Gayrimenkul Sermaye İratların Emsal Kira Bedeli
Doç.Dr.Özgür BİYAN
Öğretim Üyesi
[email protected]
I.GİRİŞ
Gelir vergisi kanunu m.2’de tanımlanan gelir unsurlarından biri de gayrimenkul sermaye iratlarıdır. Gayrimenkul kavramı esas olarak Medeni Kanun‘da yer almakla beraber gelir vergisi kanunu ile kıyaslama yapıldığında, Gelir Vergisi Kanunu’nun gayrimenkul ifadesini Medeni Kanuna göre daha geniş olarak ele aldığı görülmektedir. Örneğin gemiler Medeni Kanun’a göre gayrimenkul sınıfına girmemesine rağmen Gelir Vergisi Kanunu’na göre gayrimenkul olarak addolunur.
Gayrimenkul olarak kabul edilen mal ve haklar G.V.K. m.70 ‘de düzenlenmiştir. Sayılan mal ve haklardan elde edilen kira gelirinin gayrimenkul sermaye iradi olarak kabul edilebilmesi için bunların kiraya verenin ticari veya zirai işletmeye kayıtlı olmaması yani özel mal varlığında olması gerekir.
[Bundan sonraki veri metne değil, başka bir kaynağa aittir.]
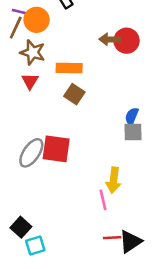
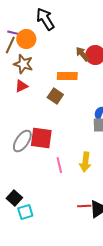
brown arrow: (110, 39) -> (82, 54), turned 49
orange rectangle: (69, 68) -> (67, 76), moved
red triangle: (30, 81) -> (21, 86), turned 32
pink line: (103, 200) -> (59, 165), moved

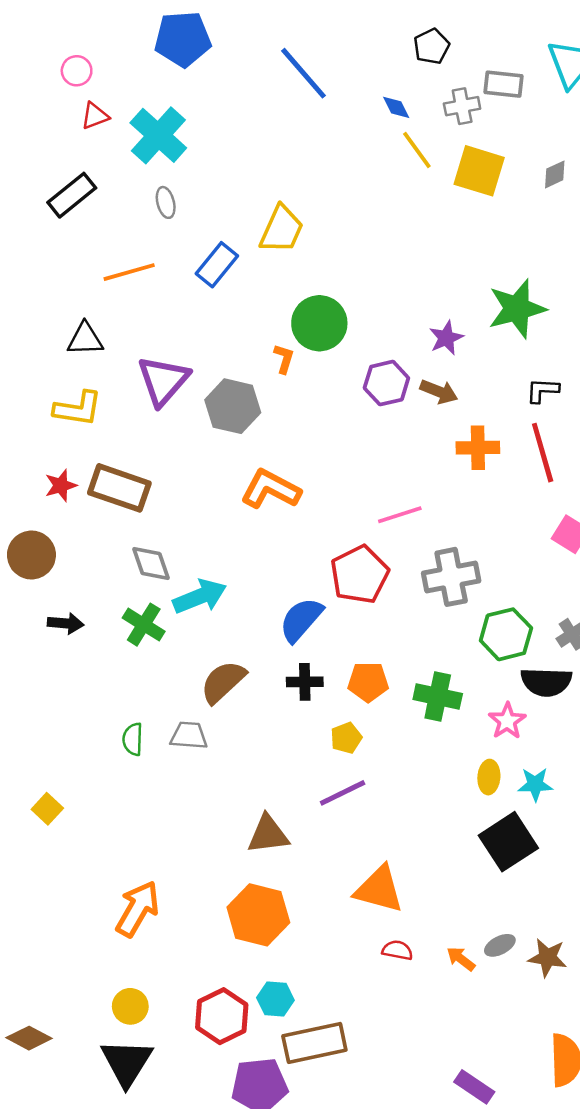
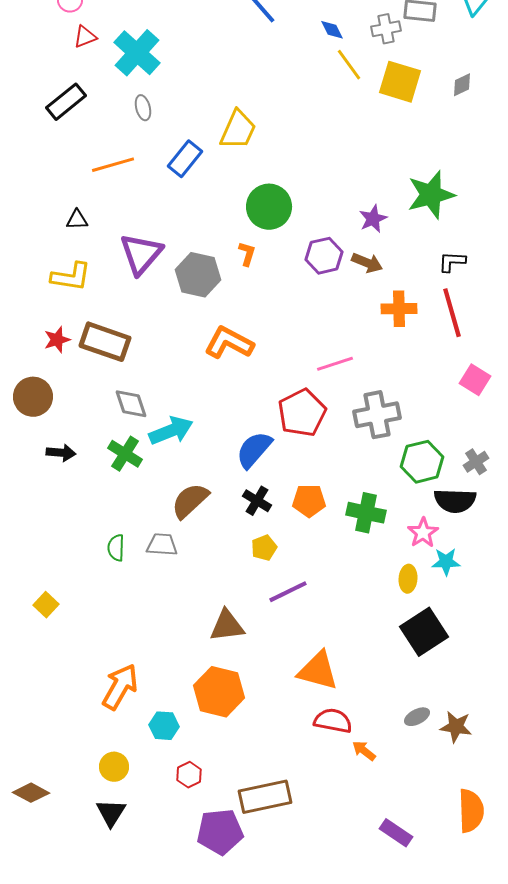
black triangle: (85, 339) -> (77, 220), size x0.7
orange L-shape: (284, 359) -> (247, 254), moved
black cross: (305, 682) -> (257, 501), turned 32
yellow pentagon: (346, 738) -> (264, 548), moved
cyan star: (535, 784) -> (446, 562), moved
red semicircle: (397, 950) -> (333, 721), size x1.5
orange arrow: (461, 959) -> (364, 751), moved
cyan hexagon: (275, 999) -> (164, 726), moved
red hexagon: (222, 1016) -> (189, 775), size x0.6
black triangle: (127, 1062) -> (111, 813), size x0.7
Diğer taraftan Gelir Vergisi Kanunu’nda yer alan mal ve hakların dışında kalanların kiraya verilmesi ve bunlardan kira geliri elde edilmesi halinde gayrimenkul sermaye iradi hukuken gelir olarak değerlendirilemez.
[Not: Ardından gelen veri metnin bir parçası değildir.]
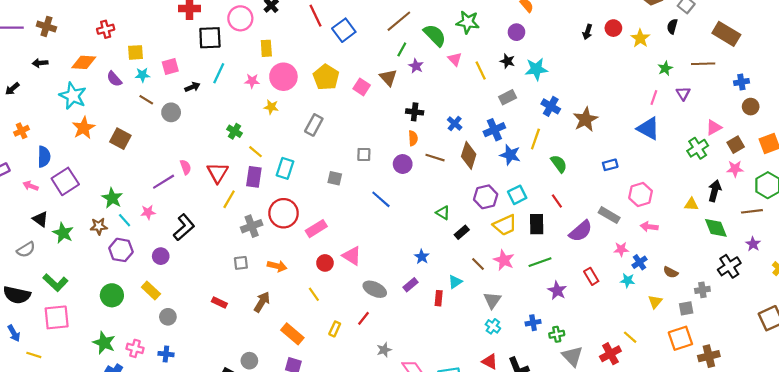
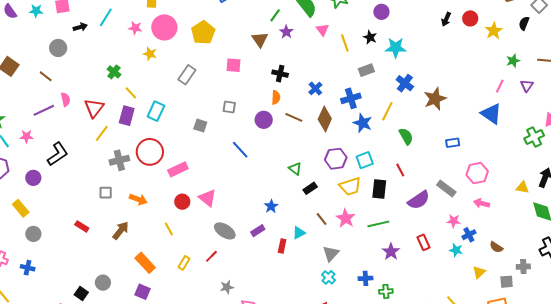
pink square: (362, 87) -> (233, 65), moved, turned -35
brown line: (146, 100) -> (46, 76), moved

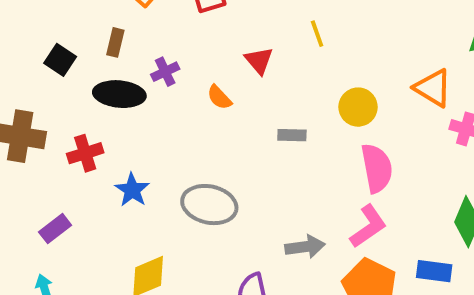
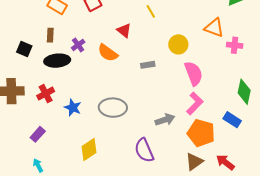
orange semicircle: (219, 97) -> (108, 53), size x1.5
blue rectangle: (434, 271) -> (232, 120), turned 36

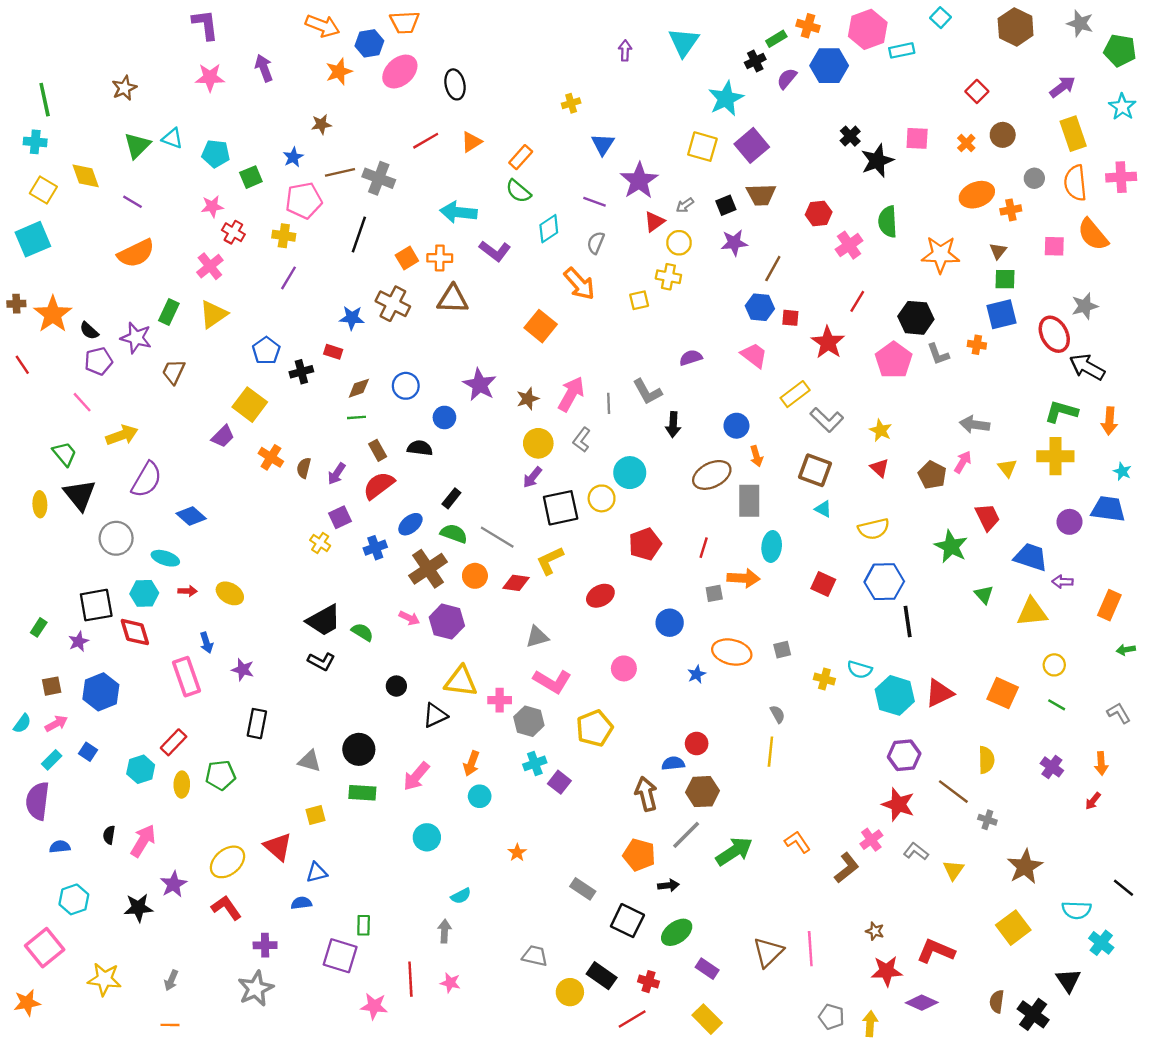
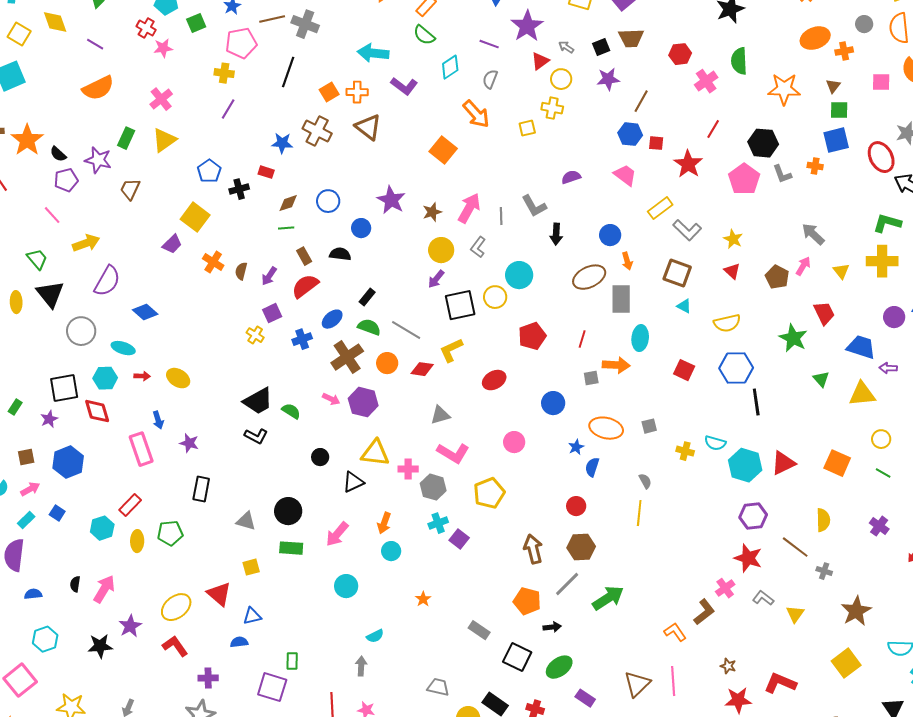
gray arrow: (685, 205) -> (566, 47), turned 70
red cross: (233, 232) -> (146, 28), moved
brown triangle: (453, 299) -> (368, 127), turned 36
gray arrow: (975, 425) -> (813, 234), turned 35
blue semicircle: (673, 763) -> (592, 467), moved, turned -66
orange L-shape: (797, 842) -> (675, 632), moved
Bu mal ve haklardan elde edilen gayrimenkul sermaye iratlarından nakden veya aynen olsun elde edilen kira hâsılat sayılır. Ancak bazı durumlarda mal ve haklar bedelsiz olarak ya da düşük bedelle başkalarının istifadesine bırakılabilir. Bu gibi durumlarda gayrimenkul sermaye iradının hâsılat kısmının gerçeğe yakın olarak tespit edilmesi ve bunun gayrisafi hâsılat olarak değerlendirilmesi gerekir (GVK, m.73).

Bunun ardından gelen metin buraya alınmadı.